Figure 1 - Map showing Stadhouderskade street (in red) and its surrounding infrastructure (in blue, yellow, and green). There were no running routes on this street, and there was only one sports park in the vicinity of this road.

A team found that except for NO2 - whose values were lower in the early mornings when compared to the entire day - no other pollutants showed similar concentration patterns. However, there seems to be a pattern throughout the year: from May to August (Summer), the pollutant value decreases and the air quality index increases; in December, the pollution levels increase considerably.

Product

As a way to productize the developed algorithm, the vast majority of teams suggested developing some type of dashboard or application that would enable city planners to view the different levels of air pollutants at any given time, along with predictions for other times in the future.

Figure 2 - Dashboard showing the different level of each air pollutant on different days. The user can also view predictions of when the peak values will be achieved.

Social Impact

The main outcome of this product would be changing the city policy using the gathered data.

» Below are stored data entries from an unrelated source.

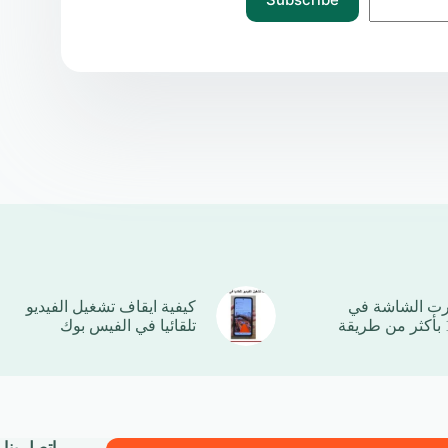
رت الشاشة في
كيفية ايقاف تشغيل الفيديو
تلقائيا في الفيس بوك
اتصل بنا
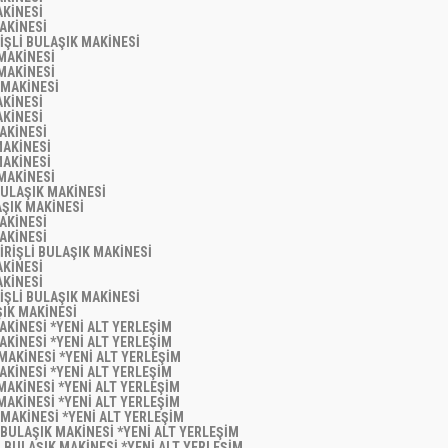
AKİNESİ
MAKİNESİ
RİŞLİ BULAŞIK MAKİNESİ
 MAKİNESİ
 MAKİNESİ
K MAKİNESİ
AKİNESİ
AKİNESİ
MAKİNESİ
 MAKİNESİ
 MAKİNESİ
 MAKİNESİ
BULAŞIK MAKİNESİ
AŞIK MAKİNESİ
MAKİNESİ
MAKİNESİ
GİRİŞLİ BULAŞIK MAKİNESİ
AKİNESİ
AKİNESİ
RİŞLİ BULAŞIK MAKİNESİ
ŞIK MAKİNESİ
MAKİNESİ *YENİ ALT YERLEŞİM
MAKİNESİ *YENİ ALT YERLEŞİM
 MAKİNESİ *YENİ ALT YERLEŞİM
MAKİNESİ *YENİ ALT YERLEŞİM
 MAKİNESİ *YENİ ALT YERLEŞİM
 MAKİNESİ *YENİ ALT YERLEŞİM
K MAKİNESİ *YENİ ALT YERLEŞİM
1 BULAŞIK MAKİNESİ *YENİ ALT YERLEŞİM
1 BULAŞIK MAKİNESİ *YENİ ALT YERLEŞİM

One team suggested the following examples:

  • Implement suggestions to the population if the Air Pollution Levels are "high" or "very high" - for example, suggest that people with respiratory diseases avoid passing the street at certain times of the day.
  • Create a "Low Emission Zone" where only cars registered after 2011 can circulate in Stadhouderskade, in times of the day when Air Pollution Levels are "high" or "very high" - based on the example of Krakow (Poland), the implementation of car traffic restrictions could lead to an 80% user satisfaction towards the quality of the public space. [4]
  • Optimize and add public green spaces in the vicinity of the street: fewer parking lots and more green areas, gardens, or parks.
  • Build outdoor interactive banners along the street displaying the amount of air pollutants emitted over a certain period, where people could filter and visualize these amounts in real-time.

Another team proposed as metrics the number of days with acceptable/unacceptable levels and the percentage of air pollution decrease after deployment of their product.

There was also a team proposing that by using their analysis, city planners could create efficient traffic control policies (i.e re-routing traffic at certain times of the day) or even create additional anti-pollution policies, like limiting the usage of specific fireworks in New Years to reduce the pollution levels in critical moments. On another note, the analysis could also be used to create articles or media campaigns to generate social conscience on the pollution problem.

References

[1] World Health Organization. “Air pollution”. Available at: https://www.who.int/health-topics/air-pollution#tab=tab_1

[2] Amsterdam Air Quality Institute. “Air quality in Amsterdam”. Available at: https://www.iqair.com/netherlands/north-holland/amsterdam

[3] Our Word in Data. “Deaths from air pollution, 1990 to 2019”. Available at:  https://ourworldindata.org/grapher/air-pollution-deaths-country?tab=chart&country=~NLD

[4] Szarata, A., Nosal, K., Duda-Wiertel, U. and Franek, L., 2017. The impact of the car restrictions implemented in the city centre on the public space quality. Transportation Research Procedia, 27, pp.752-759.